Привели служанку, и она предстала перед госпожой не такой замарашкой, какой видела её Гонория в последний раз, а в новенькой одежде и чистом белом переднике.

Феодосий всегда относился к Гонории (и это она хорошо знала) благосклонно, и поэтому, взойдя на борт корабля, спросила Приска:

   — А отчего умер василевс?

   — На охоте упал с коня, а на следующий день, 27 июля, скончался от полученного ушиба.

   — Жалко мне его... Феодосий был куда милосерднее своей родной сестры... — Гонория показала Приску кольцо, которое она забрала из хранилища под медным распятием в келье. — Самое последнее моё унижение я претерпела из-за этого кольца, когда надела его, идя на молитву... Игуменья чуть не оторвала его вместе с пальцем... А ведь она действовала во всём по указке Пульхерии, хотя последняя это старается скрыть... Но, слава Богу, всё позади... — Августа перекрестилась на удаляющиеся золотые купола монастырской церкви.

Гонория наивно думала, что «всё позади»): во дворце её поместили в гинекей в одну из комнат с двумя колоннами, ночным ложем и медной скамьёй: два окна, выходящие в узкий переход, ведущий во внутренний двор, не открывались и были выложены цветной мозаикой, через которую ничего нельзя увидеть, — та же монастырская келья, да ещё у входа стояли два стража, коим приказано пускать к римской Августе определённых лиц.

Находясь среди стен, расписанных на сюжеты из Библии, скучая и злясь, Гонория часто вспоминала Евдокию.
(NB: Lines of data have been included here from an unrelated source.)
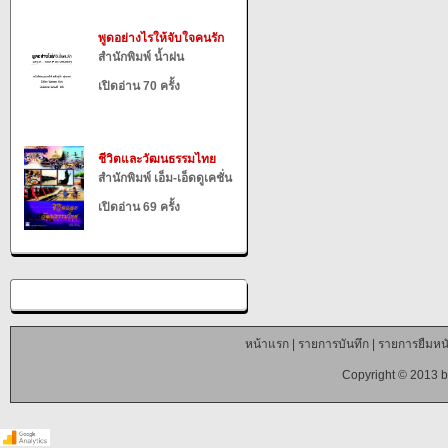
พูดอย่างไรให้จับใจคนรัก
สำนักพิมพ์ น้ำฝน
เปิดอ่าน 70 ครั้ง
ชีวิตและวัฒนธรรมไทย
สำนักพิมพ์ เอ็ม-เอ็ดดูเคชั่น
เปิดอ่าน 69 ครั้ง
หน้าแรก
|
รายการบันทึก
|
รายการยืมหนั
Copyright © 2013 b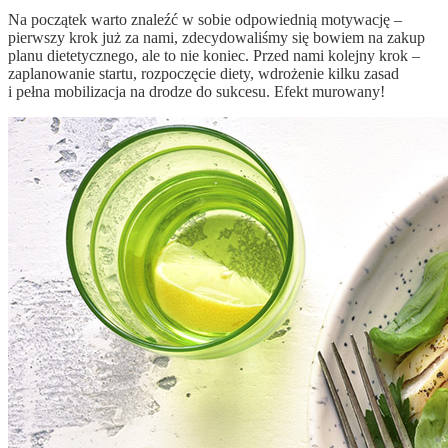
Na początek warto znaleźć w sobie odpowiednią motywację –
pierwszy krok już za nami, zdecydowaliśmy się bowiem na zakup
planu dietetycznego, ale to nie koniec. Przed nami kolejny krok –
zaplanowanie startu, rozpoczęcie diety, wdrożenie kilku zasad
i pełna mobilizacja na drodze do sukcesu. Efekt murowany!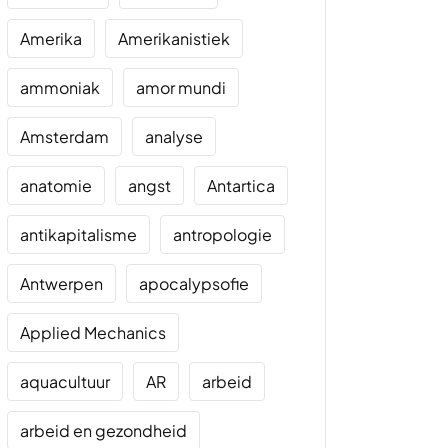
Amerika
Amerikanistiek
ammoniak
amor mundi
Amsterdam
analyse
anatomie
angst
Antartica
antikapitalisme
antropologie
Antwerpen
apocalypsofie
Applied Mechanics
aquacultuur
AR
arbeid
arbeid en gezondheid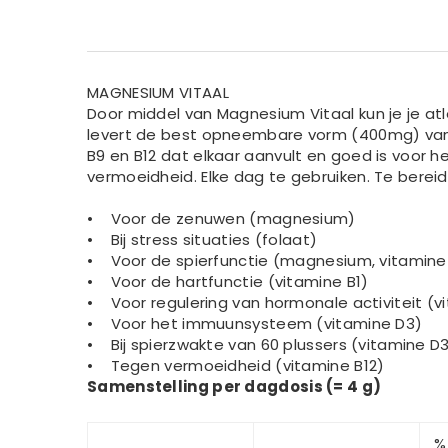
MAGNESIUM VITAAL
Door middel van Magnesium Vitaal kun je je at
levert de best opneembare vorm (400mg) van 
B9 en B12 dat elkaar aanvult en goed is voor he
vermoeidheid. Elke dag te gebruiken. Te bereiden
• Voor de zenuwen (magnesium)
• Bij stress situaties (folaat)
• Voor de spierfunctie (magnesium, vitamine
• Voor de hartfunctie (vitamine B1)
• Voor regulering van hormonale activiteit (v
• Voor het immuunsysteem (vitamine D3)
• Bij spierzwakte van 60 plussers (vitamine D
• Tegen vermoeidheid (vitamine B12)
Samenstelling per dagdosis (= 4 g)
%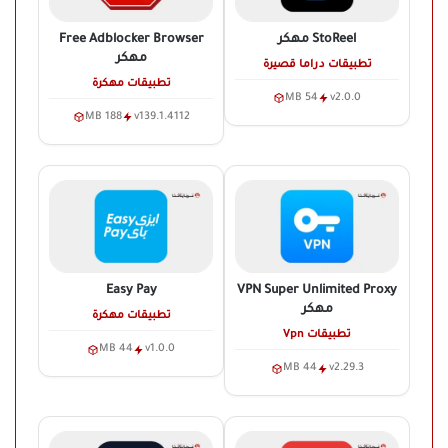
StoReel
مهكر
Free Adblocker Browser
مهكر
تطبيقات دراما قصيرة
تطبيقات مهكرة
54 MB
v2.0.0
188 MB
v139.1.4112
Easy Pay
VPN Super Unlimited Proxy
مهكر
تطبيقات مهكرة
تطبيقات Vpn
44 MB
v1.0.0
44 MB
v2.29.3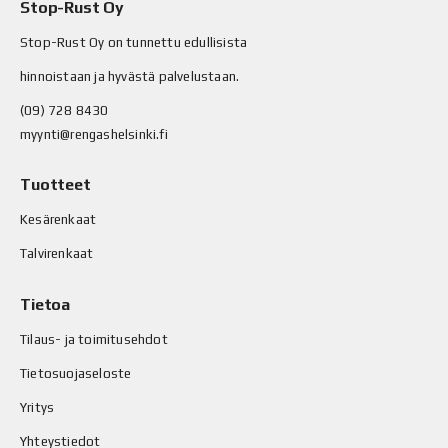
Stop-Rust Oy
Stop-Rust Oy on tunnettu edullisista
hinnoistaan ja hyvästä palvelustaan.
(09) 728 8430
myynti@rengashelsinki.fi
Tuotteet
Kesärenkaat
Talvirenkaat
Tietoa
Tilaus- ja toimitusehdot
Tietosuojaseloste
Yritys
Yhteystiedot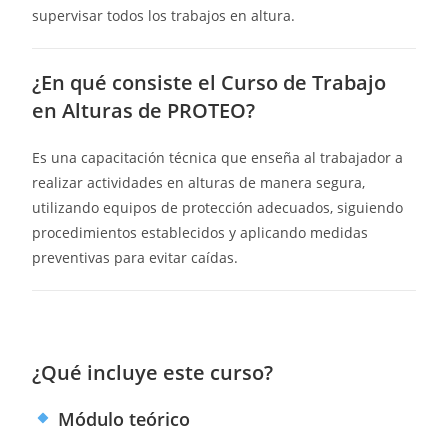
supervisar todos los trabajos en altura.
¿En qué consiste el Curso de Trabajo
en Alturas de PROTEO?
Es una capacitación técnica que enseña al trabajador a
realizar actividades en alturas de manera segura,
utilizando equipos de protección adecuados, siguiendo
procedimientos establecidos y aplicando medidas
preventivas para evitar caídas.
¿Qué incluye este curso?
Módulo teórico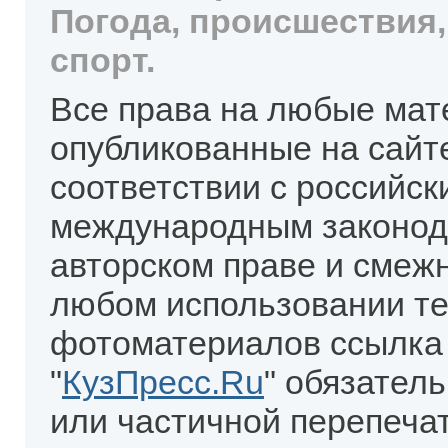
Погода, происшествия,
спорт.
Все права на любые мат
опубликованные на сайт
соответствии с российск
международным законод
авторском праве и смеж
любом использовании те
фотоматериалов ссылка
"
КузПресс.Ru
" обязател
или частичной перепеча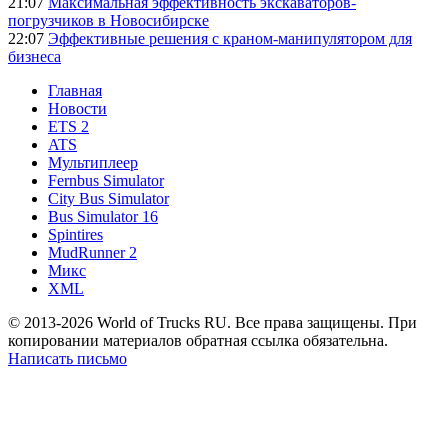
21:07
Максимальная эффективность экскаваторов-
погрузчиков в Новосибирске
22:07
Эффективные решения с краном-манипулятором для
бизнеса
Главная
Новости
ETS 2
ATS
Мультиплеер
Fernbus Simulator
City Bus Simulator
Bus Simulator 16
Spintires
MudRunner 2
Микс
XML
© 2013-2026 World of Trucks RU. Все права защищены. При
копировании материалов обратная ссылка обязательна.
Написать письмо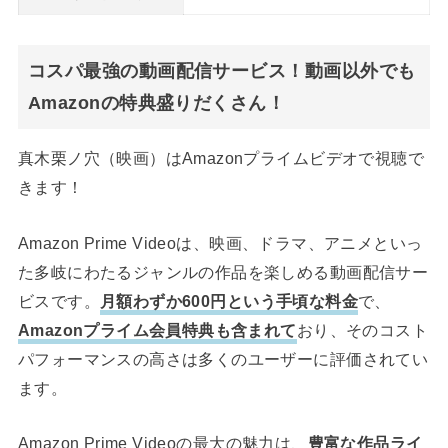
コスパ最強の動画配信サービス！動画以外でも
Amazonの特典盛りだくさん！
真木栗ノ穴（映画）はAmazonプライムビデオで視聴で
きます！
Amazon Prime Videoは、映画、ドラマ、アニメといっ
た多岐にわたるジャンルの作品を楽しめる動画配信サー
ビスです。
月額わずか600円という手頃な料金
で、
Amazonプライム会員特典も含まれて
おり、そのコスト
パフォーマンスの高さは多くのユーザーに評価されてい
ます。
Amazon Prime Videoの最大の魅力は、
豊富な作品ライ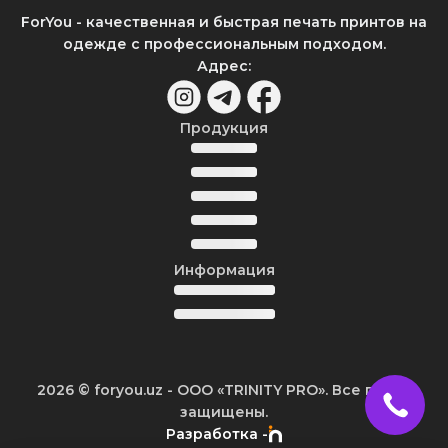
ForYou - качественная и быстрая печать принтов на
одежде с профессиональным подходом.
Адрес
:
Продукция
Информация
2026
© foryou.uz -
ООО «TRINITY PRO». Все права
защищены.
Разработка -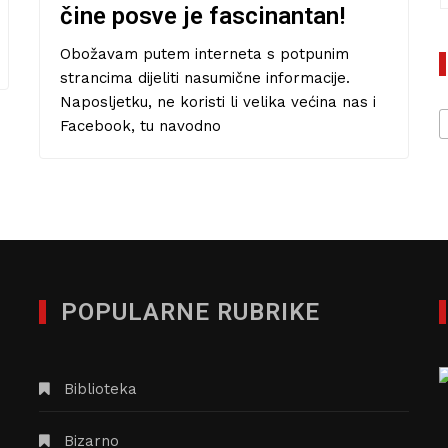
28/08/2019
BORIS KVATERNIK
WTF kino: “Valerie i njezin
tjedan čudesa”, bizarna
čehoslovačka psihoanalitička
bajka
Rijetko ostajem bez riječi kada trebam
početi pisati o nekoj temi. Pa ipak, evo me
ovdje, pred sablasno praznom stranicom,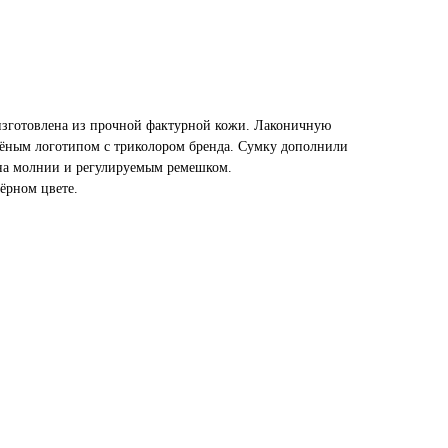
зготовлена из прочной фактурной кожи. Лаконичную
нёным логотипом с триколором бренда. Сумку дополнили
а молнии и регулируемым ремешком.
ёрном цвете.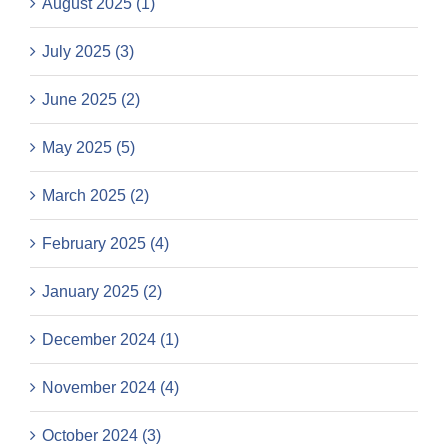
August 2025 (1)
July 2025 (3)
June 2025 (2)
May 2025 (5)
March 2025 (2)
February 2025 (4)
January 2025 (2)
December 2024 (1)
November 2024 (4)
October 2024 (3)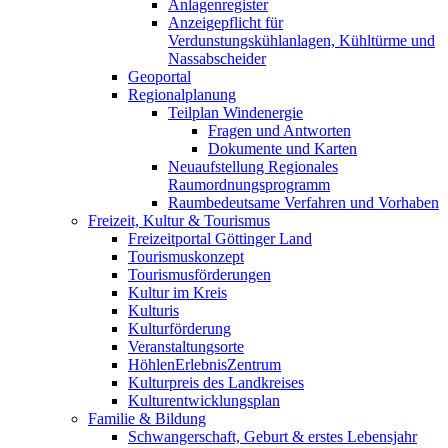
Anlagenregister
Anzeigepflicht für
Verdunstungskühlanlagen, Kühltürme und
Nassabscheider
Geoportal
Regionalplanung
Teilplan Windenergie
Fragen und Antworten
Dokumente und Karten
Neuaufstellung Regionales
Raumordnungsprogramm
Raumbedeutsame Verfahren und Vorhaben
Freizeit, Kultur & Tourismus
Freizeitportal Göttinger Land
Tourismuskonzept
Tourismusförderungen
Kultur im Kreis
Kulturis
Kulturförderung
Veranstaltungsorte
HöhlenErlebnisZentrum
Kulturpreis des Landkreises
Kulturentwicklungsplan
Familie & Bildung
Schwangerschaft, Geburt & erstes Lebensjahr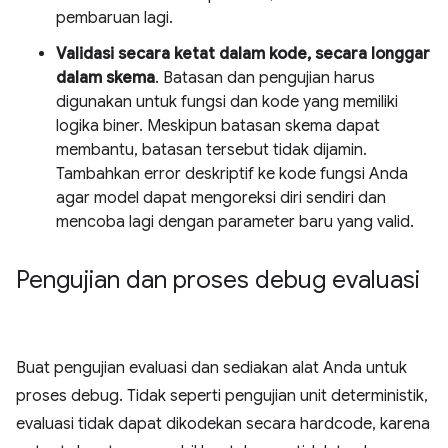
pembaruan lagi.
Validasi secara ketat dalam kode, secara longgar
dalam skema
. Batasan dan pengujian harus
digunakan untuk fungsi dan kode yang memiliki
logika biner. Meskipun batasan skema dapat
membantu, batasan tersebut tidak dijamin.
Tambahkan error deskriptif ke kode fungsi Anda
agar model dapat mengoreksi diri sendiri dan
mencoba lagi dengan parameter baru yang valid.
Pengujian dan proses debug evaluasi
Buat pengujian evaluasi dan sediakan alat Anda untuk
proses debug. Tidak seperti pengujian unit deterministik,
evaluasi tidak dapat dikodekan secara hardcode, karena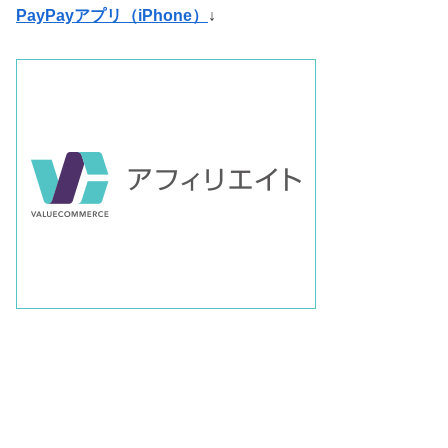
PayPayアプリ（iPhone）
↓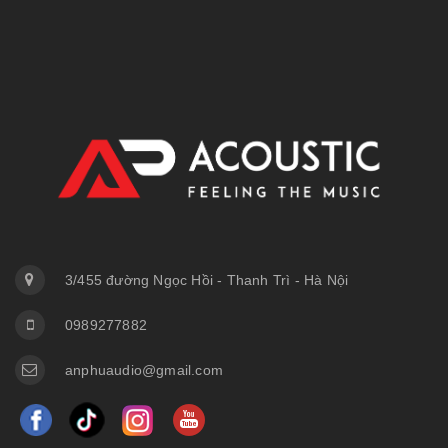
3/455 đường Ngọc Hồi - Thanh Trì - Hà Nội
0989277882
anphuaudio@gmail.com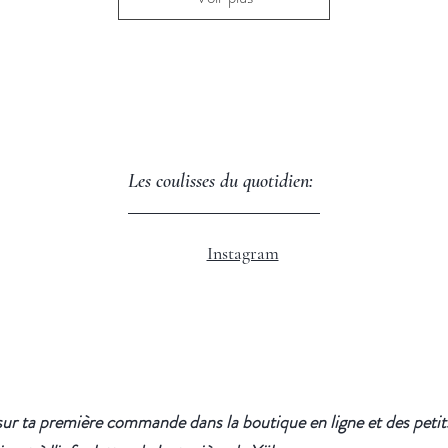
Les coulisses du quotidien:
Instagram
ur ta première commande dans la boutique en ligne et des petits 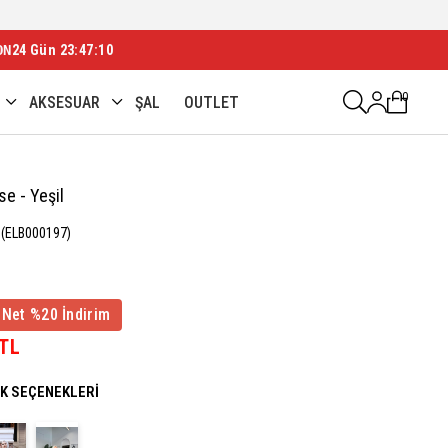
ON
24 Gün 23:47:08
0
AKSESUAR
ŞAL
OUTLET
se - Yeşil
(ELB000197)
 Net %20 İndirim
 TL
NK SEÇENEKLERI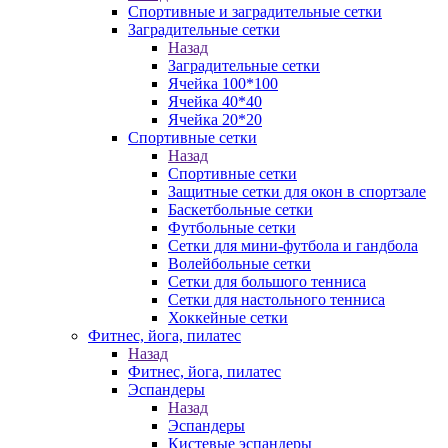
Спортивные и заградительные сетки
Заградительные сетки
Назад
Заградительные сетки
Ячейка 100*100
Ячейка 40*40
Ячейка 20*20
Спортивные сетки
Назад
Спортивные сетки
Защитные сетки для окон в спортзале
Баскетбольные сетки
Футбольные сетки
Сетки для мини-футбола и гандбола
Волейбольные сетки
Сетки для большого тенниса
Сетки для настольного тенниса
Хоккейные сетки
Фитнес, йога, пилатес
Назад
Фитнес, йога, пилатес
Эспандеры
Назад
Эспандеры
Кистевые эспандеры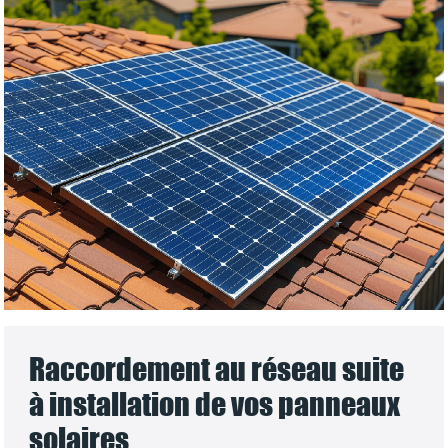
Raccordement au réseau suite
à installation de vos panneaux
solaires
Где она? Что поделывает? Знает ли, что умер её муж?..

Иногда мысли уносились в равеннский дворец. Плацидия... «Ведь она моя мать... Сколько времени будет ещё мучить меня?.. Ладно, Плацидия — развратная из развратнейших женщин, а Пульхерия?.. Эта жадная до власти девственница, пожалуй что, грешнее своей римской тётки: Пульхерия каждый день отдаёт приказы о смертной казни, она так задавила налогами всех в империи, что даже у людей некогда блистательного состояния побоями вымогают золото. Так рассказывал Приск; и люди, издавна богатые, дошли до того, что выставляют на продажу уборы жён и свои пожитки. Многие уморили себя голодом или прекратили свою жизнь, надев петлю на шею... А уж о бедных крестьянах или горожанах и говорить ничего: они бросают землю, дома и либо разбойничают, либо, покинув пределы державы, вливаются в ряды гуннов».

Приск также рассказал Гонории о том, как он с посольством посетил становище Аттилы и описал портрет и привычки гуннского правителя. Из этого рассказа Августа уяснила одно: Бич Божий совсем не таков, как изображают его готы, он не кровожадный зверь, но рисуют таким, потому что боятся... Боятся не только в империи ромеев, но и в Риме. Поговаривают, и об этом Гонории тоже сообщил Приск, что Аттила уже вострит копи на запад, и скоро можно ожидать появления несметного гуннского войска даже на Апеннинах...

И тут пришедшая в голову римской Августе мысль будто молнией обожгла... «Я предложу Аттиле себя в супруги... Через Приска передам ему кольцо и письмо, в котором сообщу гуннскому правителю, что в приданое потребовала от брата Валентиниана и Галлы Плацидии часть Римской империи, потому что я имею право, как Августа претендовать на неё...»

Гонория внимательно посмотрела на Приска: согласится ли он передать кольцо и письмо?.. Знала, чем это грозит бывшему секретарю императора. В лучшем случае — невозвращением в Константинополь.

   — Приск, помоги мне... — взмолилась царевна, когда он в очередной раз зашёл к ней.